Adar Alef 19, 29 Şubat 1948’de duydum
“Düşer ve ayartır, yükselir ve şikâyet eder.” Kişi, kendi Tora’sı ve çalışmasının uçuruma düşmemesi için daima kendini sınamalıdır. Bunun nedeni, kişinin büyüklüğünün Yaradan’la olan Dvekut’unun [bütünleşmesinin], yani Yaradan’ın önünde kendi benliğini iptal etmesinin ölçüsüyle ölçülmesidir.
Başka bir deyişle kendine duyulan sevgi hesaba katılmaz ve kişi kendi benliğini tamamen iptal etmek ister. Çünkü almak için çalışan kişide, onun çalışmasının ölçüsü, kendi benliğinin büyüklüğünün ölçüsüdür. O zaman kişi, kendi başına bir varlık, bir nesne ve ayrı bir otorite hâline gelir. Bu durumda kişinin kendisini Yaradan’ın önünde iptal etmesi zordur.

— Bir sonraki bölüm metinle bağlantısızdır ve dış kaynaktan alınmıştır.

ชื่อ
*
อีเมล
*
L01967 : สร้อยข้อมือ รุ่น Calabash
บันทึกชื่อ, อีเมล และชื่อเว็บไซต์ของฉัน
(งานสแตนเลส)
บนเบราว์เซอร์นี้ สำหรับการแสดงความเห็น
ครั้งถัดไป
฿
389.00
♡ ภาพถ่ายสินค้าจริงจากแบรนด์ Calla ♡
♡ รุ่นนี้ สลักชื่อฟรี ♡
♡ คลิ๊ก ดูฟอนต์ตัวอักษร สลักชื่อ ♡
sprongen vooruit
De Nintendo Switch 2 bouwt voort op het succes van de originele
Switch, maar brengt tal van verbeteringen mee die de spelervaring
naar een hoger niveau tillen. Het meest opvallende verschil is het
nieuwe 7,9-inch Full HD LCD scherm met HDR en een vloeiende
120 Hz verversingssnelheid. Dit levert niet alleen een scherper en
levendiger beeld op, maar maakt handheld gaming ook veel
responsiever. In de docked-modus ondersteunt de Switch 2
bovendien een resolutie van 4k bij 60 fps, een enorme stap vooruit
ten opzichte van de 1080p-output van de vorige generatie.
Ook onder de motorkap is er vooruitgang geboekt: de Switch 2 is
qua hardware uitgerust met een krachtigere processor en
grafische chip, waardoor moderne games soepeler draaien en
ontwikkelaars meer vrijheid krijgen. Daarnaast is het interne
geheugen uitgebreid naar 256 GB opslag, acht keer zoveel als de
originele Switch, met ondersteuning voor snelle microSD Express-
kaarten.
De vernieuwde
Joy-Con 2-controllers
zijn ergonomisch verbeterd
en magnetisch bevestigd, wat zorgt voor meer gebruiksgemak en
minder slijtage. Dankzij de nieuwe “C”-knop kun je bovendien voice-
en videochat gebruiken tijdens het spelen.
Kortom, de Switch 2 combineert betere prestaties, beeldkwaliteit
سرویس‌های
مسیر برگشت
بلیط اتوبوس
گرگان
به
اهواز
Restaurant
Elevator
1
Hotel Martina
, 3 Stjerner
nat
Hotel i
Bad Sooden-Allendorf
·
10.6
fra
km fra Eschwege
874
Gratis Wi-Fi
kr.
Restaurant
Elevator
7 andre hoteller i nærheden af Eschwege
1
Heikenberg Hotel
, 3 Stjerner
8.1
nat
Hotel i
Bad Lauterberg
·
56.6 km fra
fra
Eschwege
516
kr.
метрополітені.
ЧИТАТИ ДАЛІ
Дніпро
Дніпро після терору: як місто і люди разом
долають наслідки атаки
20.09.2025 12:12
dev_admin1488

Oysa kişi ihsan etmek amacıyla çalıştığında, çalışmasını tamamladığında, yani ruhunun kökünden kendisi için aldığı bütün alma kaplarını ıslah ettiğinde, artık dünyada yapacak başka bir işi kalmaz. Dolayısıyla kişi yalnızca o nokta üzerinde düşünmeli ve ona yoğunlaşmalıdır.
Kişinin hakikat yolunda yürüyüp yürümediğini anlamasının işareti, kişinin “düşer ve ayartır” durumunda olup olmamasıdır; yani tüm çalışmasının bir düşüş koşulunda olup olmamasıdır. Bu durumda kişi Sitra Ahra’nın [diğer tarafın] otoritesi altındadır ve sonra yükselir ve şikâyet eder, yani kendisini bir yükseliş durumunda hisseder ve başkalarından şikâyet eder. Oysa saflık içinde çalışan kişi başkalarından şikâyet etmez; daima kendinden şikâyet eder ve başkalarını kendisini hissettiği dereceden daha yüksek bir derecede görür.